U.S. Wilderness Area in Colorado

The Eagles Nest Wilderness is a U.S. Wilderness Area located in the Gore Range near Vail, Copper Mountain, Frisco, Silverthorne, and Heeney, in Summit and Eagle Counties, Colorado. Eagles Nest Wilderness falls within the jurisdiction of Dillon Ranger District and Holy Cross Ranger District, White River National Forest. The 135,114 acre wilderness with 180 mi of trails was established in 1976. In 2010, additional lands were proposed for wilderness protection under the Hidden Gems proposal, affecting Elliot Ridge, Tenmile, and Lower Piney areas of Summit and Eagle Counties.

The Eagles Nest Wilderness lies in the southern area of the Gore Range of mountains. The Gore Range was named in honor of Sir George Gore arising from a hunting expedition led by Jim Bridger (1804–1881), an early trapper and explorer of the Rocky Mountains. Bridger documented the Great Salt Lake in 1824 and guided westward settlers through Bridger Pass in 1850, shortening the Oregon Trail by 61 mi. In 1854, Sir George Gore hired Bridger as a hunting guide out of Fort Leavenworth, Kansas. The Gore expedition traveled through the central Colorado mountain range before heading north into the Yellowstone area. Gore practiced a policy of heavy treading on the land, hauling 30 wagons and more than 50 servants on his expedition of 6,000 miles. Gore shot thousands of large game animals during his guided tour of the mountains that extended into 1855.

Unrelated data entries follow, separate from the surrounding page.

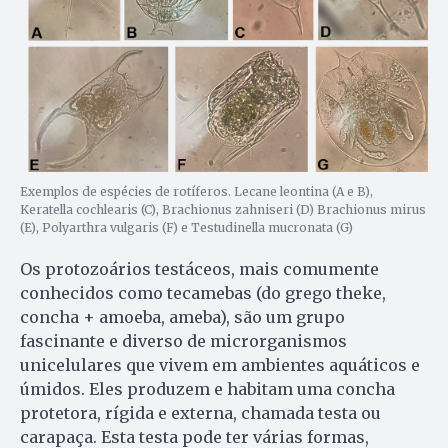
Exemplos de espécies de rotíferos. Lecane leontina (A e B),
Keratella cochlearis (C), Brachionus zahniseri (D) Brachionus mirus
(E), Polyarthra vulgaris (F) e Testudinella mucronata (G)
Os protozoários testáceos, mais comumente
conhecidos como tecamebas (do grego theke,
concha + amoeba, ameba), são um grupo
fascinante e diverso de microrganismos
unicelulares que vivem em ambientes aquáticos e
úmidos. Eles produzem e habitam uma concha
protetora, rígida e externa, chamada testa ou
carapaça. Esta testa pode ter várias formas,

Subsequently, the Gore Range became a site of interest to miners seeking gold and silver during the latter half of the nineteenth century. Many mine tailings and shallow digs exist throughout the Gore Range, including the former Boss Mine ruins along the Rock Creek Trail. The earliest rumors of gold in the area were based on trading with the local Ute people. Then, a member of the Gore expedition discovered gold in the area surrounding Piney Lake, near the present Upper Piney Lake Trail north of Vail. Lemuel Pollard, a member of the Bela M. Hughes party, discovered gold when passing through the Gore Range. Numerous other gold seekers left the slopes of the Gore Range pock-marked with diggings that remain part of the features of the landscape within the forest.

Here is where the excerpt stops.